• REQUIRED WORK
Go through the data below and return each line where the string "penzije" occurs.

-------- MATERIAL FOR THIS TASK --------

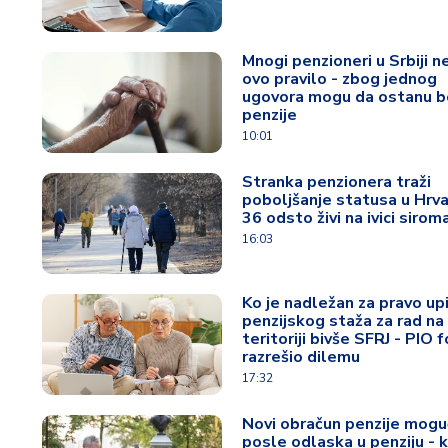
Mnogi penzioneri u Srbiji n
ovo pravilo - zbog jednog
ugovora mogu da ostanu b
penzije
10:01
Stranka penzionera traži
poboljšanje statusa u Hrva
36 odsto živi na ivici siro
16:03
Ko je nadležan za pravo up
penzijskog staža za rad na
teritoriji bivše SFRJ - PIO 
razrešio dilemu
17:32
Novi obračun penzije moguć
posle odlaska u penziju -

--------
-------- MATERIAL FOR THIS TASK --------

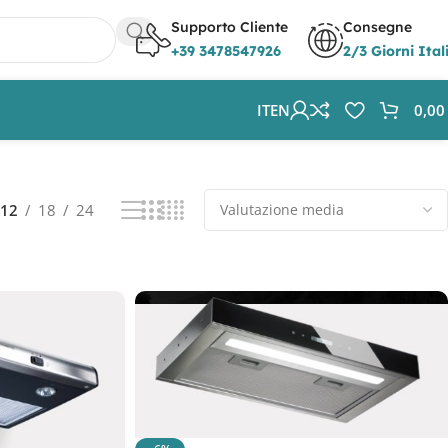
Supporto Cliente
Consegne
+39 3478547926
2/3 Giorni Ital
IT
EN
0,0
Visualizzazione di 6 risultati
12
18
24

--------

• ANSWER TO THE EXERCISE
penzije
Novi obračun penzije moguć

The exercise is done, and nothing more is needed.